Esclavage, religions et politique en Haïti
Laennec Hurbon est sociologue, directeur de recherche émérite au CNRS. Sous le triptyque « Esclavage, religions et politiques en Haïti », il rassemble dans cet ouvrage certains articles déjà parus sur la société haïtienne. Ne proposant pas des pistes pour comprendre les « pathologies du pouvoir » dans leur contemporanéité, Hurbon offre dans cet ouvrage une réflexion sociohistorique, avec une emphase sur les croyances religieuses qui structurent l’imaginaire, les arts, la politique.
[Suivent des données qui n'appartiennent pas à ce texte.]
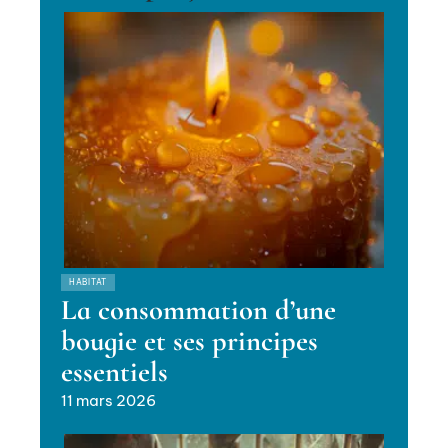
HABITAT
La consommation d’une
bougie et ses principes
essentiels
11 mars 2026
Haïti, comme toutes les Amériques, s’est construite à la suite des luttes contre le colonialisme et l’esclavage. La main d’œuvre servile de Saint Domingue (devenue République d’Haïti après l’indépendance) venait de la traite. Les esclaves noirs arrachés de leur terre, enchaînés et transportés comme du bétail dans les cales des négriers mourraient par centaines pendant la traversée. Seuls les plus robustes arrivaient en vie pour ensuite être vendus comme esclaves dans les plantations de canne à sucre, de café, de coton et d’indigo.
Hurbon affirme qu’ « il est difficile de penser l’esclavage dans les Amériques sans le penser comme un traumatisme auquel les individus comme les divers groupes sociaux ne peuvent éviter de se confronter dans toute expérience de reconstruction du passé étant donné la prégnance du passé dans le présent » (p. 12). Face à un trop plein de mémoire chez les descendants des esclaves, on ob-serve un trou de mémoire chez les descendants des maîtres.
L’esclave était coupé de son ascendance et privé de sa descendance. Les enfants nés de l’union de deux esclaves appartenaient aux maitres. L’une des contributions de cet ouvrage est le rapprochement de la domination servile et la domination masculine. Comme l’esclave, la femme était un objet de production, de reproduction, d’échange. Dans les principales religions monothéistes, la femme est mise à l’écart du sacré. Paradoxalement c’est en se rapprochant de la religion que la femme, comme l’esclave, cherche une émancipation dans l’espace public.
C’est par le culte des morts qu’Hurbon voit une « une négation sociale ». La mort étant considérée comme le retour aux origines, le défunt retourne en Ginen (l’Afrique Guinée comme l’origine de tous les esclaves), en passant sous les eaux.
Au-delà du culte des morts, les religions afro-américaines (le vaudou en Haïti et en République dominicaine, la santeria à Cuba, le candomblé au Brésil) sont le fruit d’une créolisation. L’auteur voit plus qu’un syncrétisme, qui serait la juxtaposition de plusieurs croyances, la possibilité de faire cohabiter les dieux tutélaires de l’Afrique, les croyances des populations autochtones et le catholicisme.
Si les travaux des historiens font consensus sur le rôle du vaudou dans les luttes pour l’indépendance, le statut de cette religion reste problématique. Le nouvel État interdisait les pratiques et les rituels vaudous jusque dans la constitution de 1987, élaborée après la chute de la dictature des Duvalier. La religion catholique, bien qu’elle ne soit pas une religion d’État, assure des missions d’éducation depuis la signature du Concordat entre la République d’Haïti et le Saint-Siège en 1860.
Les trois grandes campagnes d’éradication laissent apparaître une impossibilité de garantir la liberté de croire et de culte à la population. Par-delà la question des religions, l’État n’arrive pas à tisser un lien social et contenir la violence dans la société. Chaque régime, chaque gouvernement exprime la volonté de tout recommencer comme pendant la guerre de l’indépendance où il fallait tout mettre en cendres pour combattre l’ennemi.
Cet ouvrage met en lumière des restes, des parts impensées cherchant un exutoire à ce traumatisme pendant les deux siècles d’histoire d’Haïti, jusque dans la société haïtienne contemporaine. C’est une contribution à un travail d’histoire et de mémoire pour établir un rapport anonyme au passé et avancer vers l’avenir.